CONCLUSIONS. Manufacturing and use of ATMPs on non-routine basis shall follow objective requirements, to be assessed by governmental entities who are able to appreciate their scientific basis, rather than – as in the past – used under the mere responsibility of physicians and on the basis of self-certified manufacturing facilities. If, on the one hand, it would be advisable that all who need to resort to compassionate use of medicinal products can access medicinal products as quickly as possible, on the other hand it must be ensured that the same people receive adequate protection from deceitful conducts. The Stamina case showed how vulnerable to deception patients who are in a life threatening condition without any available cure can be to false hopes spread by therapies without scientific basis: the recent ATMP Decree attempts to protect them.


[1] According to Section 2 of Regulation (EC) No. 1394/2007 of the European Parliament and of the Council of 13 November 2007 on advanced therapy medicinal products and amending Directive 2001/83/EC and Regulation (EC) No. 726/2004 ATMPs include gene therapy products, somatic cell therapy products and tissue engineered products.

[2] The ATMP Decree has been published on the Official Gazette no. 56 of March 9th, 2015 and will become effective fifteen days after publication.

[3] See Section 1 of Ministerial Decree of March 2, 2004. Such non-routinely manufactured drugs were also excluded by the scope of the Pharma Code (Legislative Decree no. 219 of 2006) which focused on the industrial manufacturing of medicinal products and excluded non-routine drugs from its scope.

[4] Ministerial Decree n. 25520 of December 5th, 2006.

[5] According to Ministerial Decree n. 11521 of May 8th, 2013 “compassionate use” or “expanded access” of medicinal products may occur when no suitable alternative is available, in case of life-threatening situations, when serious harm to a patient’s health is potential, or in case of serious diseases with fast progression.

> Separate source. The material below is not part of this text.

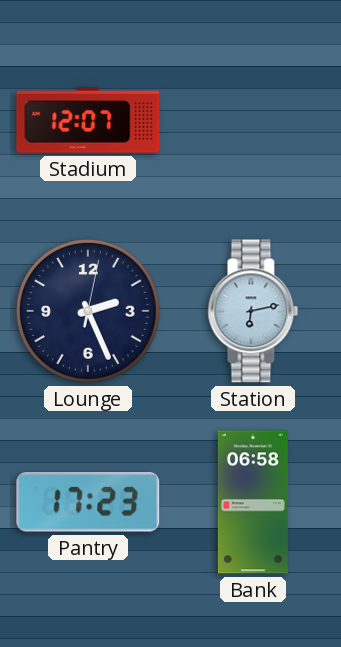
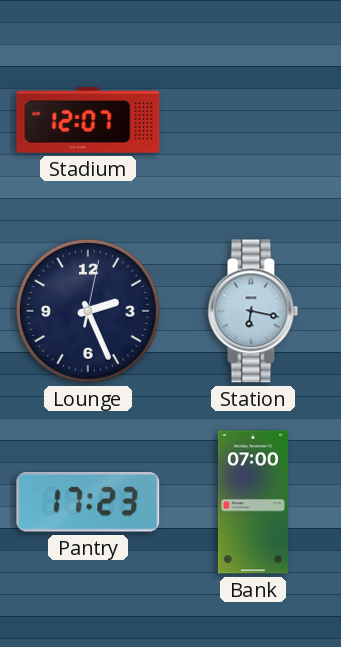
Station: 6:13 -> 6:17
Bank: 06:58 -> 07:00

[6] The “Stamina Method”, created by Prof. Vannoni for the treatment of neurodegenerative diseases, is based on the conversion of mesenchymal stem cells into neurons and apparently lacks any scientific foundation. The method itself was also harshly criticized by Nature, one of the most prestigious scientific journals ( Prof. Vannoni manufactured ATMPs while completely disregarding GMPs. Prof. Vannoni was criminally charged and prosecuted for organized crime with the purpose of fraud and recently plea bargained.

[7] Principles and guidelines of GMPs are contained in Commission Directive 2003/94/EC of 8 October 2003 laying down the principles and guidelines of good manufacturing practice in respect of medicinal products for human use and investigational medicinal products for human use.

[8] The process also includes submittal of request for authorization, along with a report on the ATMP.